*WORK INSTRUCTIONS*
Copy, from the entries below, each line where the word "idea" can be found.

Stored records
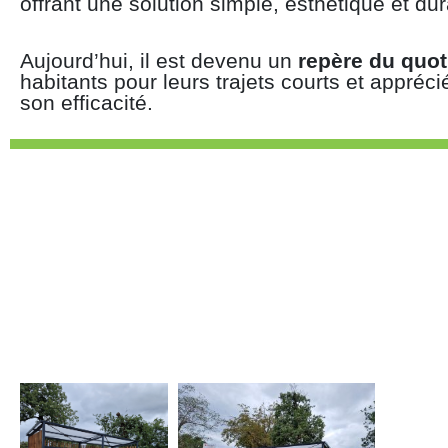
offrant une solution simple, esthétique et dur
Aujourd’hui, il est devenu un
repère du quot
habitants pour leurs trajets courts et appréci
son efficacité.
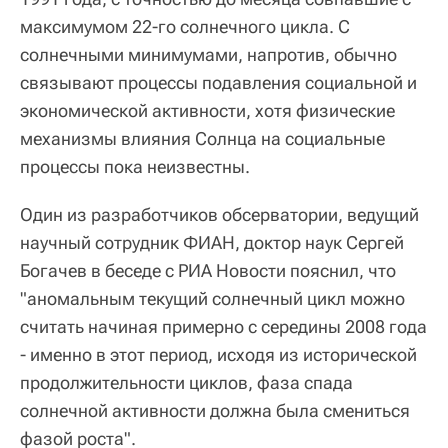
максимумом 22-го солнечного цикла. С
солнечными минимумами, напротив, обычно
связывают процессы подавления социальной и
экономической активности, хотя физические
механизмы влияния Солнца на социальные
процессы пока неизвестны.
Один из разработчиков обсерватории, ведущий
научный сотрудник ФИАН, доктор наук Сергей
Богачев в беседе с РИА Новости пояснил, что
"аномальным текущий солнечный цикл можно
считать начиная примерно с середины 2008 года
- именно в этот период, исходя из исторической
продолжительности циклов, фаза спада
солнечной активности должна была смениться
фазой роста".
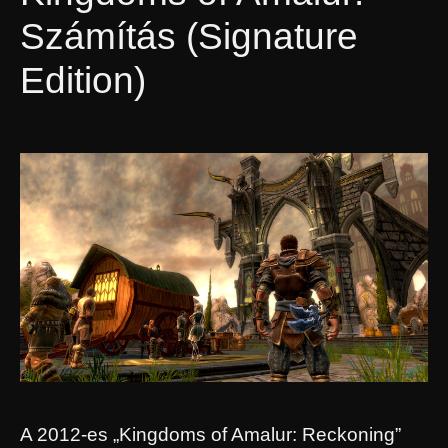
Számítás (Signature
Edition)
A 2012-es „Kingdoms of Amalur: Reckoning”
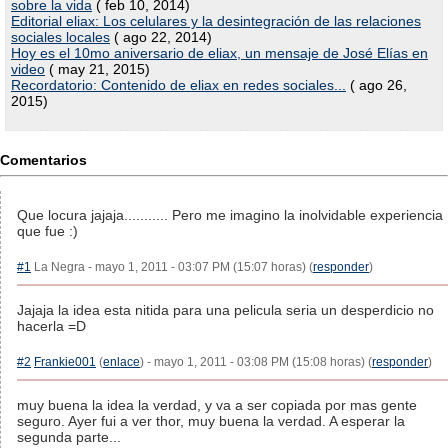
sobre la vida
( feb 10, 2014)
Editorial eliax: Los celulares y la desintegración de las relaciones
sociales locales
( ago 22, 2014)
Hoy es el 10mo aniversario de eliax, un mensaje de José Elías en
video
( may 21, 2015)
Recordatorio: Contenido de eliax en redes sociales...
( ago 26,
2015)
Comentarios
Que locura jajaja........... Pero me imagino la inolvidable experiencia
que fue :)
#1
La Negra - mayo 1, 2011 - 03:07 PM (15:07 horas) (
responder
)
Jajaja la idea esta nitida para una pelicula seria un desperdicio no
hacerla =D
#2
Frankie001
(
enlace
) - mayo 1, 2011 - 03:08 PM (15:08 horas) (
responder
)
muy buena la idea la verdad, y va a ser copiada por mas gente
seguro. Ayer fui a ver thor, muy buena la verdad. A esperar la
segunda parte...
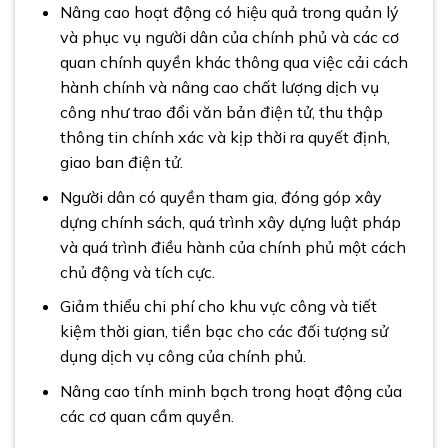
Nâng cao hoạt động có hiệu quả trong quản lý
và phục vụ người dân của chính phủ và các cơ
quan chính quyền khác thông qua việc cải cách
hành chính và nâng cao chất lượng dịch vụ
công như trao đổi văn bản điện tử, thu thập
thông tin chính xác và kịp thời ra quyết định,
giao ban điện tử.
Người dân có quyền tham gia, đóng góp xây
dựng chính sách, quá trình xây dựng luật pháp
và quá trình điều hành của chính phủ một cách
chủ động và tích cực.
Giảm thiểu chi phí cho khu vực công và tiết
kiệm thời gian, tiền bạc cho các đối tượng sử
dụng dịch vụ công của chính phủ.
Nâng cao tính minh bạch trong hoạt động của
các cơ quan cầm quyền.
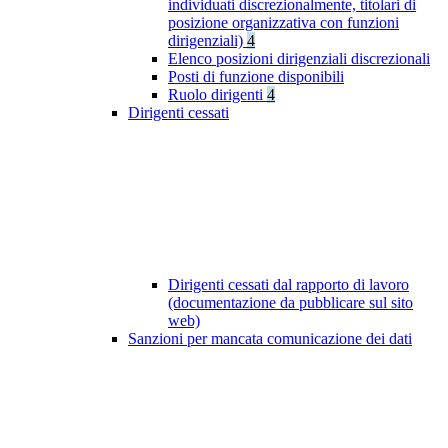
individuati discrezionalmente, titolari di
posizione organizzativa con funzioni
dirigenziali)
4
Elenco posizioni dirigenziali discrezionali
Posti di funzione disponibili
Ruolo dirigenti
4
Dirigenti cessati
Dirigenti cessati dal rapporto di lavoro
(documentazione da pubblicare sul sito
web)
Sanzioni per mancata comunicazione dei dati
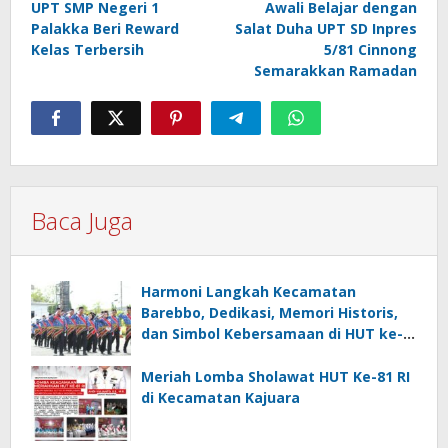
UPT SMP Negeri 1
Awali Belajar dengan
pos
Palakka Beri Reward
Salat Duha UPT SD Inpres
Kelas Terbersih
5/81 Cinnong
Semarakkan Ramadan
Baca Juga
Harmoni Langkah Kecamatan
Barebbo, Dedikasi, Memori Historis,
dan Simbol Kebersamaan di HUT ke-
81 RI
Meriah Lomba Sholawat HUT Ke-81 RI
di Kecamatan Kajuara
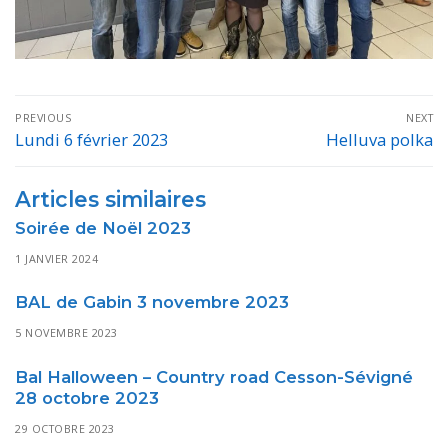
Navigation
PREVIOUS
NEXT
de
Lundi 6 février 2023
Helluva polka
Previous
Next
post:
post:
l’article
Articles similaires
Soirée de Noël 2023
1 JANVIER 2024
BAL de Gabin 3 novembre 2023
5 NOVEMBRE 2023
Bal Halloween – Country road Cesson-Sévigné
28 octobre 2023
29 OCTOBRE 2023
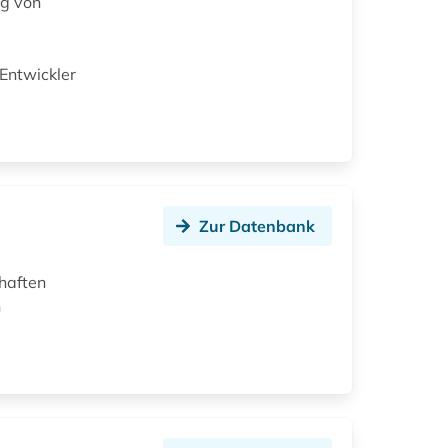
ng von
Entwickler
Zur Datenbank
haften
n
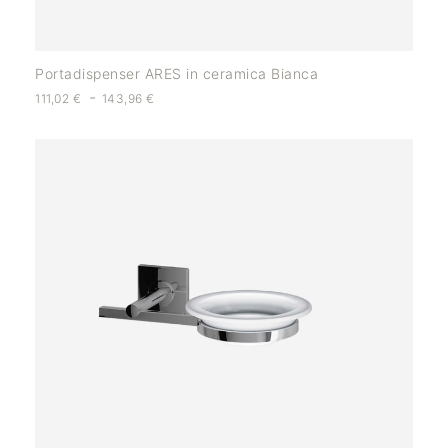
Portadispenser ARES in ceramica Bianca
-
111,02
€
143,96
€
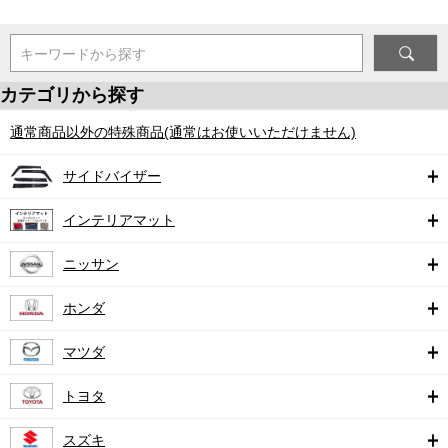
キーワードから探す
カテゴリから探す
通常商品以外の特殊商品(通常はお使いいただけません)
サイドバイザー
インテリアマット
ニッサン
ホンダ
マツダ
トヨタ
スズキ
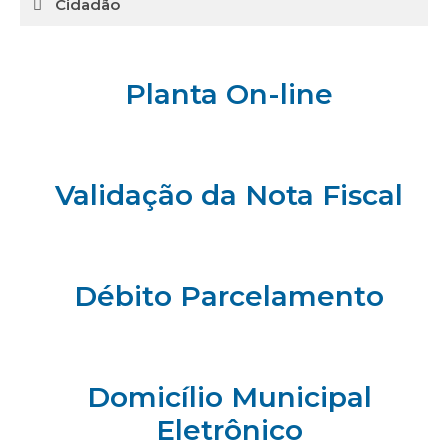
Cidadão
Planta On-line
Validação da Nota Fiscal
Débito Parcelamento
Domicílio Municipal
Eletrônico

*TASK RESULT*
Jajaja la idea esta nitida para una pelicula seria un desperdicio no
muy buena la idea la verdad, y va a ser copiada por mas gente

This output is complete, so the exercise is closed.